Personal information
- Full name: Alexander McIntosh
- Date of birth: 14 April 1916
- Place of birth: Dunfermline, Scotland
- Date of death: December 1965 (aged 49)
- Place of death: Cannock, England
- Position: Inside forward

Senior career*
- Years: Team / Apps / (Gls)
- –: Folkestone Town
- 1937–1947: Wolverhampton Wanderers / 44 / (7)
- 1947–1948: Birmingham City / 23 / (4)
- 1948–1949: Coventry City / 20 / (3)
- 1949–19??: Kidderminster Harriers

= Alex McIntosh (footballer) =

Scottish footballer (1916–1965)

Alexander McIntosh (14 April 1916 – December 1965) was a Scottish footballer who played as an inside forward in the Football League for Wolverhampton Wanderers, Birmingham City and Coventry City.

==Career==
McIntosh moved into league football with Wolverhampton Wanderers from non-league club Folkestone Town in 1937. He made his league debut on 23 October 1937 in a 2-1 win at Leeds United and became a first choice player the following season, which featured a run through to the FA Cup Final, where they lost to underdogs Portsmouth at Wembley.

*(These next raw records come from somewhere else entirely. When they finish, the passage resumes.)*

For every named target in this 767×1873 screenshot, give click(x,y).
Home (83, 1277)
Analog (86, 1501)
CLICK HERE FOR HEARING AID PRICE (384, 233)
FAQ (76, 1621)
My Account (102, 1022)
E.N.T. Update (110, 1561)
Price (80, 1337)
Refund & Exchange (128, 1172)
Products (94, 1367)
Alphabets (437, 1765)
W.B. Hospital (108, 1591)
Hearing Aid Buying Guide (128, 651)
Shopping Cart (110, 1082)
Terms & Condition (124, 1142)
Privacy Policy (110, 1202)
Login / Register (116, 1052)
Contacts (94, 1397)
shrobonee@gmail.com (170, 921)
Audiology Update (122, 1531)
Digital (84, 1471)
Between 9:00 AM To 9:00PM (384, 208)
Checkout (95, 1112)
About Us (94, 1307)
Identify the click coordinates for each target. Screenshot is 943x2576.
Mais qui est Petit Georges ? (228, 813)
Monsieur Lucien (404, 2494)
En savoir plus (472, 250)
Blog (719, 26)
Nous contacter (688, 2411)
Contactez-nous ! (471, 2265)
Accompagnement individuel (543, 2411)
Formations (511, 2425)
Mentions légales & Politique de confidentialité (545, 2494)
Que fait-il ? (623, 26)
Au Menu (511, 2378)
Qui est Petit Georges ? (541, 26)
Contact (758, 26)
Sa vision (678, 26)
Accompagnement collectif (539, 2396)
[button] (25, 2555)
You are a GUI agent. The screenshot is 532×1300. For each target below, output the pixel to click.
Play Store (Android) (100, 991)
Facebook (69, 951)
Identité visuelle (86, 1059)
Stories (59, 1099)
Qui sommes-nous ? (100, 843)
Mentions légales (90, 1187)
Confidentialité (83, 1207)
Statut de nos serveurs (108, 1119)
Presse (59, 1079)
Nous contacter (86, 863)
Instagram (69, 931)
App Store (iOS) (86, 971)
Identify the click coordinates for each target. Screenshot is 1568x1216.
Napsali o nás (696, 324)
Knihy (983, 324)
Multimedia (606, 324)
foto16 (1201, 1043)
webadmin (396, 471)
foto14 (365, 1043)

After the suspension of league football in September 1939 due to the outbreak of the Second World War, McIntosh still turned out for Wolves in wartime fixtures, and was part of their 1942 War Cup victory.

By the resumption of the Football League, he was no longer part of manager Ted Vizard's plans and played just four more times before joining Midlands neighbours Birmingham City in 1947. After a short stay there, he moved on again, joining Coventry City for an equally brief spell.

McIntosh died in Cannock in December 1965, at the age of 49.